Switching from OneNote to open source

What pushes people off OneNote is rarely the app and usually the lock-in: notebooks live in a proprietary format inside OneDrive, tied to a Microsoft account. So when you evaluate replacements, weight the things OneNote makes hard - owning your storage, working without a Microsoft account, and getting a clean export - over surface features, which most of these apps cover well.

Match the structure and the inputs you actually use. If the notebook-section-page hierarchy is central to how you think, favor an app that keeps that model rather than a flat note list. If you rely on freehand ink, handwriting, or stylus input, check that specifically, since pen support is the feature that varies most across open note apps. For typed notes, clippings, and attachments, the alternatives here are on solid ground.

Migration is the part that needs planning, because OneNote does not export cleanly on its own. The usual route is to pull notebooks out through an export tool into a standard format like Markdown or HTML, then import that into the new app, accepting some cleanup on heavily formatted or ink-heavy pages. Once moved, your notes sit in an open format you can back up and migrate again at will.

Related alternatives

Frequently asked questions

Is there a free open source alternative to OneNote?+

Yes. The apps here are free and open source, and unlike OneNote they store notes in open formats you can read and back up yourself. Several keep the familiar notebooks-and-sections structure, so the day-to-day feel is close while the storage is entirely yours.

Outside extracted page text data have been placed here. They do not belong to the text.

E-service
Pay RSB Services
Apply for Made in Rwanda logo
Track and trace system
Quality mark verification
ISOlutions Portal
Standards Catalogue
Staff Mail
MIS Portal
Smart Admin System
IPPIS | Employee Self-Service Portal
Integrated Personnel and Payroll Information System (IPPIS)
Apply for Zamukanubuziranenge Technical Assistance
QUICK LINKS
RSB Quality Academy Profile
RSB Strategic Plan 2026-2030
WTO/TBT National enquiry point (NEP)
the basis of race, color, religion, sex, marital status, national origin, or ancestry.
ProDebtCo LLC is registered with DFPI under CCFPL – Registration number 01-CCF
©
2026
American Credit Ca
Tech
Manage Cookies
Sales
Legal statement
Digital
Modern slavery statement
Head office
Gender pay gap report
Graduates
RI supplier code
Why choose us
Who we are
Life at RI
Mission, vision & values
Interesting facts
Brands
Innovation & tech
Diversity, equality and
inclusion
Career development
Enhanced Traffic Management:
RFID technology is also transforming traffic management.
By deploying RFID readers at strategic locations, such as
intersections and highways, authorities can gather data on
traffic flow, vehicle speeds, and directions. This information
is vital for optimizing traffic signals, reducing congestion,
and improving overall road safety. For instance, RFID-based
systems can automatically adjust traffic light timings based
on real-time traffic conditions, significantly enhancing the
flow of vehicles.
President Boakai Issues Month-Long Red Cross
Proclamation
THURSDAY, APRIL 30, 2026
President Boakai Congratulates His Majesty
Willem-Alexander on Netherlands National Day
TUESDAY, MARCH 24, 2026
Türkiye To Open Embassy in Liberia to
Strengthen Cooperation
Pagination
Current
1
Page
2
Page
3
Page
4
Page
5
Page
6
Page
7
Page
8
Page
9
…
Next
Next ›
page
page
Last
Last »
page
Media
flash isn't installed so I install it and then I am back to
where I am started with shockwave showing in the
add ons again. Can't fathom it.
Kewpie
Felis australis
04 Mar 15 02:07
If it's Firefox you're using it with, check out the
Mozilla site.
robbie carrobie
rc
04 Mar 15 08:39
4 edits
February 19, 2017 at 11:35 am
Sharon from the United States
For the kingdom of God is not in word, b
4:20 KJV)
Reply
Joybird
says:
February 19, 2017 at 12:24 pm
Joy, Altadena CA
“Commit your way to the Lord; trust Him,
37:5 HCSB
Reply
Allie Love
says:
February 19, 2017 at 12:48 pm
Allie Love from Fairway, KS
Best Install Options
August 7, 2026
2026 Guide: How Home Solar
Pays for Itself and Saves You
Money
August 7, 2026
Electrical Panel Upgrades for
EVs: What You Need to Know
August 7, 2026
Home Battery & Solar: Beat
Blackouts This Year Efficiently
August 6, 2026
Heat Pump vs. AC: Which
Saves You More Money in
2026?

Can I get my notes out of OneNote?+

You can, but OneNote does not make it effortless, which is why migration is the main planning step. The practical path is to export notebooks to a standard format such as Markdown or HTML using an export tool, then import that into your new app. Expect to tidy heavily formatted or handwritten pages after the move.

Do I still need a Microsoft account?+

No - dropping the Microsoft account requirement is one of the main reasons to switch. These apps store notes locally or sync through services you choose, including servers you host yourself. Your notes stop being tied to OneDrive and a single vendor's login.

Can I keep my notebook and section structure?+

Several of the alternatives are built around the same notebook-and-section hierarchy, so the organization you are used to carries over conceptually. How faithfully your existing structure survives depends on the export and import path, so check the structure-handling of the specific app you choose before committing a large notebook.